* **Task description**: From the entries below, copy every line that has the word "Senator".

* **Exercise data**:
=-=-=

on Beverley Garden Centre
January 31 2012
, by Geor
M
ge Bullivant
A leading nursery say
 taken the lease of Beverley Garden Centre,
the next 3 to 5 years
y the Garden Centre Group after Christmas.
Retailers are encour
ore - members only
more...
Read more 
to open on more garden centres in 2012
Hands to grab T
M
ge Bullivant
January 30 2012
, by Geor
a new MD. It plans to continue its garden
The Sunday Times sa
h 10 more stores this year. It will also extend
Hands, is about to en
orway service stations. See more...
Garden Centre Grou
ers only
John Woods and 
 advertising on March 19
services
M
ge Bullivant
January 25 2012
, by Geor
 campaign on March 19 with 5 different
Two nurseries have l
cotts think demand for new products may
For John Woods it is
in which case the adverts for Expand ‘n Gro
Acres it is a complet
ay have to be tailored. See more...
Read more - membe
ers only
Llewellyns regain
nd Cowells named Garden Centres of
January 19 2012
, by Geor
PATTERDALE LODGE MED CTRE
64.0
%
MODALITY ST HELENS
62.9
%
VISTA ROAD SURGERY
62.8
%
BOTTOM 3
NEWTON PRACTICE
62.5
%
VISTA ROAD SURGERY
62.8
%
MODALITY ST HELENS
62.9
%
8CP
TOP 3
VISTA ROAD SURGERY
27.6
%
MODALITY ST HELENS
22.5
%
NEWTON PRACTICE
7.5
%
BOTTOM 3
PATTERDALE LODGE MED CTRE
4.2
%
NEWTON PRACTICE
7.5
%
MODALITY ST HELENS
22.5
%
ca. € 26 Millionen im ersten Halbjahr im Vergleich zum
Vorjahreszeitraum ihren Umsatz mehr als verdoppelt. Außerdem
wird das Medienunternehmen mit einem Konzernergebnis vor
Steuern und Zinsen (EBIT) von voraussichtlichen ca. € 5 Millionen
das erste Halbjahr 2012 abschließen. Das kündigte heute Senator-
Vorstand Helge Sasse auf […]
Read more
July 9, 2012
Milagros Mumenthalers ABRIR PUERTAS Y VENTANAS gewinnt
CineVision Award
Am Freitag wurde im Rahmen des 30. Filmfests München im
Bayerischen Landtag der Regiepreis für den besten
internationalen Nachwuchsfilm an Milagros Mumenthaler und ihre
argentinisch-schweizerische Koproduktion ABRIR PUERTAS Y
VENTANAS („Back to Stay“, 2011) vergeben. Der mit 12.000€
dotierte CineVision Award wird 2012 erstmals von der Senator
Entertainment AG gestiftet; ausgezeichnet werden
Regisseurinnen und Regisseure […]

=-=-=

* **Response**:
das erste Halbjahr 2012 abschließen. Das kündigte heute Senator-
dotierte CineVision Award wird 2012 erstmals von der Senator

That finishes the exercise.